彼は青い外套を巻きつけ、強靭な体を包むと、その長い脚で椅子や机を蹴り倒し、家具は音を立てて床に崩れ落ちた。彼の声には冷酷さが滲み、切れ長の眼は彼女を見下す軽蔑で満ちていた。「憎む?お前にはそんな価値もない。ただ、嫌悪しているだけだ。本当に厄介な女だな。お前など、悪臭を放つ虫けらのように忌まわしい。さもなければ、この俺が薬を飲んでまでお前と同衾する必要などなかっただろう」

嵐のように彼は部屋を出て行き、青い衣が扉から消えていくのを見つめながら、冷たい風が吹き込み、彼女の心は瞬く間に冷え切っていった。

彼の声が遠くから響いてきた。「これからは、あの女を主として扱う必要はない。この御所にもう一匹犬が増えただけだと思え」

彼とようやく一夜を共にした。しかし、彼はそんなやり方で彼女の心を粉々に打ち砕いたのだ。

彼女は頭の簪を引き抜いた......

鳳儀の間に、侍女の悲鳴が響き渡る。

「王妃様がご自害なさった......!」

暗い闇が鳳儀の間を包み込む中、侍女長は医師を送り出し、冷たい顔をして部屋に戻ってきた。

「お前が死にたいなら、まず殿下と離縁してからにしろ。御所の地を汚し、殿下に不幸をもたらすんじゃないわよ」

源卿鈴はゆっくりと目を開け、目の前にいる厳しい顔をした老婆を見つめた。

「水......」

喉が乾いて、今にも火がつきそうなほどだった。

「死ぬ度胸があるなら、水くらい自分で汲んで飲みな。こっちはそんな面倒見てやる義理はない」と、侍女長はそう言い捨て、軽蔑の目を向けたあと、唾を吐いて部屋を出て行った。

源卿鈴は体を引きずるように起き上がり、全身がバラバラに砕けたような痛みが走る。
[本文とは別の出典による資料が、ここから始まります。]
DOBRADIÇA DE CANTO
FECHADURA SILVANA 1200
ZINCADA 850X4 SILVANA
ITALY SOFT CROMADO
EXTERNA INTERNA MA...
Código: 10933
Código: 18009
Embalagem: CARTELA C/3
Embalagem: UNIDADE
何とか机に凭れて震える手で水を一杯注いだ。そして、その水を一気に飲み干し、ようやく生き返ったような気がした。

彼女は自分の手首に刻まれた傷をじっと見つめ、一瞬、呆然としてしまった。今、目の前で起きていることが到底信じられなかったのだ。

幼い頃から神の子と称されてきた彼女は、十歳で高校課程を修了し、その後、広市医学大学に進学し、現代医学を専攻した。十六歳で博士課程に進み、二十二世紀における最年少の博士研究員となった。だが、彼女は医療の道を選ばず、生物医学に転向し、博士号を取得。その後、ウイルス学に没頭し、ウイルス研究所で二年間を過ごした後、大手のバイオ企業に雇われ、脳を刺激して開発を促進する新薬の研究に従事していた。